Yu.A. Bryukhanov – Dr.Sc.(Eng.), Professor, Head of Department of Infocommunications and Radiophysics,
P.G. Demidov Yaroslavl State University
Е-mail: bruhanov@uniyar.ac.ru
Yu.A. Lukashevich – Electronic Engineer,
Department of Infocommunications and Radiophysics, P.G. Demidov Yaroslavl State University
Е-mail: dcslab@uniyar.ac.ru
The effect of quantization errors on the distortion and noise immunity of receiving signals with amplitude pulse modulation for an arbitrary number of bits is studied for different methods of coding and approximation of numbers. A nonlinear quantization model is used, which allows one to calculate processes for an arbitrary number of quantization levels. To isolate the modulating signal, a synchronous quadrature amplitude detector was used. The envelopes of radio pulses are calculated: non-quantized and quantized for different methods of approximating numbers represented in direct and additional codes. The dependences of the mean-square error of the envelope on the number of discharges during signal quantization are presented. The calculations of the probability of errors of reception of non-quantized and quantized signals are performed. It is shown that the probability of erroneous reception of signals is affected not only by the number of digits, but also by the size of the alphabet. This is due to the fact that in the process of quantization of part of the symbols of the alphabet, the number of levels of quantization of the signal decreases.

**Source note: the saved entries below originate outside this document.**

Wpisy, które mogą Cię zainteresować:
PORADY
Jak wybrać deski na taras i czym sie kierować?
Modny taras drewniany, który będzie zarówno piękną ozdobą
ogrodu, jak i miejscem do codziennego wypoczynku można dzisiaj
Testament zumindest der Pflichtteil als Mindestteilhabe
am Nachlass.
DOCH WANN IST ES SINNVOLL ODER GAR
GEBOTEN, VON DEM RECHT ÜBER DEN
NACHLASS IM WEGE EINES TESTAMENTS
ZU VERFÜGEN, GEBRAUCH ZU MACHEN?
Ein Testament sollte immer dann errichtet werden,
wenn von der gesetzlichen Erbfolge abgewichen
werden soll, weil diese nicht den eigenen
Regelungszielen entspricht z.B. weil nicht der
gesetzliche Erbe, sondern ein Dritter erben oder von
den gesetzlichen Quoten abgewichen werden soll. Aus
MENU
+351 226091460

Studies on the effect of quantization on distortion of radio signals are of particular importance, since at present in radio receivers, analog pre-detector signal processing is replaced by digital, and functions of the physical level previously performed by hardware methods (filtering, modulation/demodulation, spectrum conversion, signal amplification, etc.) gradually give way to software-configurable (Software Defined Radio – SDR) and cognitive (Cognitive Radio – CR) methods. The purpose of the work is to study the effect of quantization errors on distortions and noise immunity of receiving signals with amplitude pulse modulation for an arbitrary number of bits R, for different methods of encoding and approximating numbers. A nonlinear quantization model is used. To isolate the modulating signal at the output of the quantizer, a synchronous quadrature amplitude detector was used.

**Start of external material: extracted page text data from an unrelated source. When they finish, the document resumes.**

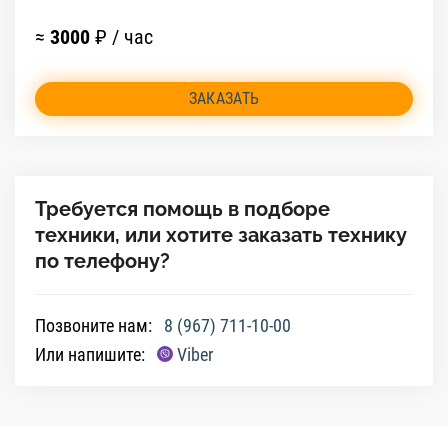
≈
3000
₽ / час
ЗАКАЗАТЬ
Требуется помощь в подборе
техники, или хотите заказать технику
по телефону?
Позвоните нам:
8 (967) 711-10-00
Или напишите:
Viber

The envelopes of non-quantized A and quantized Y (n) radio pulses are calculated and presented for different methods of approximating numbers represented in direct and additional codes. Due to quantization, the pulse envelope becomes unstable. When using the direct code with truncation, envelope dips occur and with an increase in the number of digits from 4 to 8, the range of dips decreases from 3.95 to 0.30% compared to A. In the additional code with truncation, there are envelope pulsations with respect to A and with an increase in the number of discharges in the same range, their amplitude decreases from 5.4 to 0.3%, respectively. The distortion of the modulating signal was quantified using the standard error σ. With an increase in the number of digits R from 4 to 8, when using the direct code with truncation, the error σ decreases from 8.92 to 0.63%, and in the additional code with truncation from 6.15 to 0.45%. The calculations of the probability of receiving errors of non-quantized and quantized with the number of bits R Î {4; 6; 8} signals. It is shown that the probability of erroneous reception of signals is affected not only by the number of digits, but also by the size of the alphabet M, for example, at R = 4, the probability of error without quantization is P = 10−5 with an increase in M from 2 to 8, the average probability of error increases by 1, 35 times. This is due to the fact that when M = 8, during the quantization of part of the symbols of the alphabet, the number of quantization levels decreases, and with it the effective number of digits becomes less than 4, while the symbol energy (and with it the average energy of the quantized symbol) decreases, and relative quantization errors increase. The results can be used in the design of message transmission systems with digital signal processing.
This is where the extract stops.